Vorurteile machen Spaß. Besonders dann, wenn sich ihre vermeintliche Richtigkeit hin und wieder an konkreten Beispielen belegen lässt. Dann kippen sie zuweilen sogar um in pure Schadenfreude bis hin zu beißendem Spott. Wie im Fall des bedauernswerten Malermeisters aus dem Berner Oberland, der das Zifferblatt einer Kirchturmuhr vergolden sollte, um dann jedoch nach wenigen Tagen den Auftrag unerledigt zurück zu geben. Hatte ihm doch, so seine erstaunliche Erklärung, „der große Zeiger den Pinsel stündlich mit Wucht aus der Hand geschlagen“.

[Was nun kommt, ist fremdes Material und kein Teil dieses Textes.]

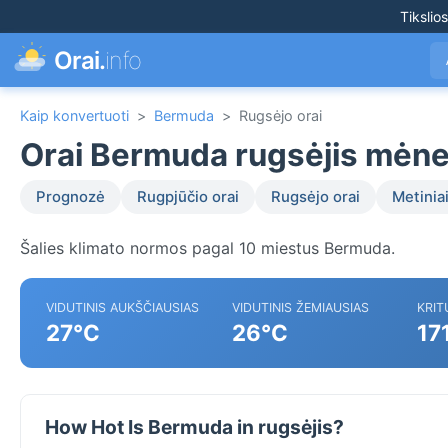
Tikslio
Orai.
info
Kaip konvertuoti
>
Bermuda
>
Rugsėjo orai
Orai Bermuda rugsėjis mėne
Prognozė
Rugpjūčio orai
Rugsėjo orai
Metiniai
Šalies klimato normos pagal 10 miestus Bermuda.
VIDUTINIS AUKŠČIAUSIAS
VIDUTINIS ŽEMIAUSIAS
KRIT
27°C
26°C
17
How Hot Is Bermuda in rugsėjis?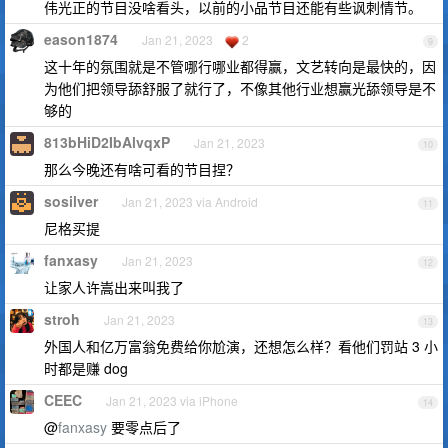
伟光正的节目没啥看头，以前的小品节目还能有些讽刺情节。
eason1874
Jan 21, 2023
2
9
这十年的氛围就是不管哪行哪业都得赢，文艺转向是最快的，因
为他们把领导舔舒服了就行了，不像其他行业想赢光舔领导是不
够的
813bHiD2IbAlvqxP
Jan 21, 2023
10
那么今晚还有啥可看的节目捏？
sosilver
Jan 21, 2023 via Android
11
尼格买提
fanxasy
Jan 21, 2023
12
让家人许嵩出来叫我了
stroh
Jan 21, 2023
13
外国人和亿万富翁免费给你尬演，还想怎么样？看他们罚站 3 小
时都是赚 dog
CEEC
Jan 21, 2023 via iPhone
14
@
fanxasy
要零点后了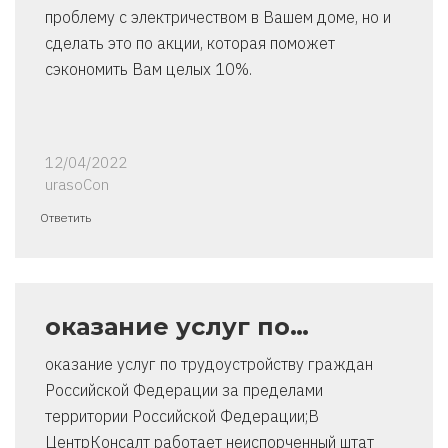
проблему с электричеством в Вашем доме, но и
сделать это по акции, которая поможет
сэкономить Вам целых 10%.
12/04/2022
urasoCon
Ответить
оказание услуг по…
оказание услуг по трудоустройству граждан
Российской Федерации за пределами
территории Российской Федерации;В
ЦентрКонсалт работает неиспорченный штат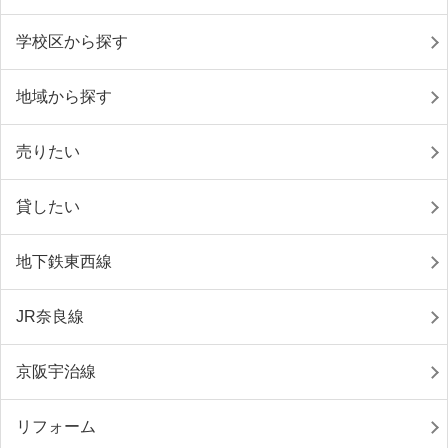
学校区から探す
地域から探す
売りたい
貸したい
地下鉄東西線
JR奈良線
京阪宇治線
リフォーム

Doch selbst wenn sich Beispiele wie dieses als humoristisch übertrieben erweisen, werden die Berner in Stadt und Oberland ihren Ruf als Weltmeister der Langsamkeit nicht los. Und wie sie es aus der Defensive heraus auch drehen und wenden, sehen sie sich doch immer wieder als Zielscheibe des Spotts. Wer aber die Lacher nicht auf der eigenen Seite hat, für den ist es nahezu unmöglich, die Spötter vom Gegenteil ihres hartnäckigen Vorurteils zu überzeugen.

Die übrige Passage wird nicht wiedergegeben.